Those babies are gonna be so cute!


----------



## BBradbury (Apr 22, 2011)

Keza8el said:


> I've had her about 3 weeks and when I bought her the gravid spot was already quite black and big. I have been keeping a close eye on her and since this morning she has been a bit agressive towards her other 3 female guppy tank mates, she seems to be protecting one corner of the tank. Do you think this is her getting ready to have her babies?
> I have put 2 spawning mops in the tank for the fry to hide when they are born, 1 floating and 1 on the bottom of the tank. Will this help the lil fry hide enough? There is also fake weed and real weed for them to hide in.


Hello K...

If you want a high percentage of the fry to survive, start feeding a little several times a day. I've found with "Livebearers", that well fed adults show little or no interest in the fry.

B


----------



## Keza8el (Apr 16, 2012)

Still no fry :/ she has been isolating herself a lot, just hanging up the back of the tank in the weed, I though I seen her tail twitching in a downwards direction a couple of times this afternoon should I put her in the breeding tank now? I'm still not sure whether to just leave her in the tank with the others and see how it goes or if I should put her in the lil guppy breeder box.

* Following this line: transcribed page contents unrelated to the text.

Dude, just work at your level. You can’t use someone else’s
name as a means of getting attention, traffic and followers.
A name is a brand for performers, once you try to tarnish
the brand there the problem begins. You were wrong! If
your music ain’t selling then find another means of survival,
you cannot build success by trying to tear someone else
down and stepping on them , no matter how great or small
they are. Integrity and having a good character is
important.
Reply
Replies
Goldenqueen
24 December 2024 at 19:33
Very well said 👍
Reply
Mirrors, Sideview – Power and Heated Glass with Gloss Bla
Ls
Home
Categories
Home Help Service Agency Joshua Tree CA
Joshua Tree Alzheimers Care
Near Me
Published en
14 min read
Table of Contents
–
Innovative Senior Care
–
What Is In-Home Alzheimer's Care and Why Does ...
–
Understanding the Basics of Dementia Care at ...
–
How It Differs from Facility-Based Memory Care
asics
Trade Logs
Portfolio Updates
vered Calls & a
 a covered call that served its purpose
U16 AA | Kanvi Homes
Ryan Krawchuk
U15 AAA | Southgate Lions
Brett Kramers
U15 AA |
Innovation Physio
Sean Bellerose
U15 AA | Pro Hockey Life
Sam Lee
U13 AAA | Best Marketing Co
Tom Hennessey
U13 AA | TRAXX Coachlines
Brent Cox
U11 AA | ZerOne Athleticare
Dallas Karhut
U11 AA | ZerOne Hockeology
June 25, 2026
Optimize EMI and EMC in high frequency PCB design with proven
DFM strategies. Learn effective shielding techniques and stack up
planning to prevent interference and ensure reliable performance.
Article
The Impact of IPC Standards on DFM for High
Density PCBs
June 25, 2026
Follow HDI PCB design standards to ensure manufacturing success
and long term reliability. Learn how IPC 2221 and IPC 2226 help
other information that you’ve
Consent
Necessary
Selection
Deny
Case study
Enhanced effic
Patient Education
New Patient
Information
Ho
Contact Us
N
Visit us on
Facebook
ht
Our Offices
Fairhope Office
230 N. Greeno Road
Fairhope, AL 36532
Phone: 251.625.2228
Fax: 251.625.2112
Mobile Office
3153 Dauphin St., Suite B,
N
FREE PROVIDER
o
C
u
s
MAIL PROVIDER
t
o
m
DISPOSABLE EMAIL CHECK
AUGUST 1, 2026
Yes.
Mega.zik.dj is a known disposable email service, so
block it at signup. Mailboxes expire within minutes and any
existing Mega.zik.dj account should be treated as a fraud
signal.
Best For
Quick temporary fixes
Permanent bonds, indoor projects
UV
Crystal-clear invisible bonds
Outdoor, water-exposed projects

I have been feeding them small amounts about 4 times a day they are all getting fat lol 
Thanks everyone for the advice  I'm taking it all on board


----------



## fish attack (Apr 23, 2012)

hi im new and i have guppies and they had fry 2 times and they do change alot trust me its not as easy as most sites say to see and know if they are going to pop or are even prego but i find that sometimes they do abort the pregnancy and that can be reason for no fry appearing and that if they are really relaxed with plenty of plantation they will have better healthier fry and dont tend to abort the pregnancy i hope i helped as i said im new to the site so i posted a thread and need an answer if you know about it please give it a look thanx


----------



## fish attack (Apr 23, 2012)

sorry didnt see the 6 frys born but congrats its awesome to see them swimming around


----------



## Keza8el (Apr 16, 2012)

fish attack said:


> sorry didnt see the 6 frys born but congrats its awesome to see them swimming around


Must of been someone else's post you seen something about 6 fry being born cause still no fry  I think you might be right about her aborting the pregnancy but I've still got my fingers crossed  she's still got a huge gravid spot and is still fat so here's hoping


----------



## Keza8el (Apr 16, 2012)

Oh I'm silly I know what you mean by 6 fry now, you mean my signature, that's how many guppies I bought and the sp far means I'm hoping they have babies sooooon


----------



## fish attack (Apr 23, 2012)

oh hahah sorry as i said im pretty new so stil not used to it but yeah fingers crossed for you and yer a light on during the day can really help just make sure to turn it off at night i found it helps the prego ones alot! also they love the heaters as its warm  how long have you been waiting?


----------



## fish attack (Apr 23, 2012)

oh and another tip sometimes isolating her in the net way before can help because she isnt bothered by the other fish  and the others cant eat the fry over night so u can tell if she has given birth or not


----------



## Keza8el (Apr 16, 2012)

Ok still no fry  so I have given up on the vidgelent watching and have planted more plants at the back of the tank to add more cover for the fry when/if any are born  there are 6 large leafy plants and also a couple of banana plants along with some fake grasses ant the front of the tank, I removed the spawning mops they were collecting a lot of food and the fish seem scared of them and never eat the food that has stuck to the mops.


----------



## Keza8el (Apr 16, 2012)

Woohooo!!! 2 fry finally !!! I can't tell which guppy gave birth they still look fat but yay two fry  they have been fending for themselves and hanging around and under some drift wood for about 30 hours now since I spotted the yesterday  maybe I'll get more ... Maybe


----------



## Keza8el (Apr 16, 2012)

3 fry  and looks like another one is going to give birth soon she has been isolating herself for the last couple of days, hanging at the top of the tank and then having crazy little bursts around the tank lol and then back to hiding by herself  the lil fry are so cute


----------



## Keza8el (Apr 16, 2012)

9 fry now and I still can't tell who is dropping them lol the females are all still very fat the first 3 fry are getting quite big already and developing a lil bit of black at the base of there tails


----------



## lkfishy (May 13, 2012)

Awesome! I have a female that got HUGE one time, and dropped some fry every few days without getting smaller, and then all the sudden she popped out all the rest. I got 40-50 fry out of one fish in the span of 1-2 weeks! Its so much fun watching them grow and get their color. I feed them a granule food that I crush into a powder, and its bright pinkish/orange so you can see it in their pot bellies when they get all full, it's super cute. Good luck!


----------



## BBradbury (Apr 22, 2011)

Keza8el said:


> 9 fry now and I still can't tell who is dropping them lol the females are all still very fat the first 3 fry are getting quite big already and developing a lil bit of black at the base of there tails


Hello K...

Good for you! Start feeding a little several times a day. This will keep your adults full and they won't go after your fry. Hopefully, you have some hiding places for the little ones. If not, get some floating stem plants in the tank asap!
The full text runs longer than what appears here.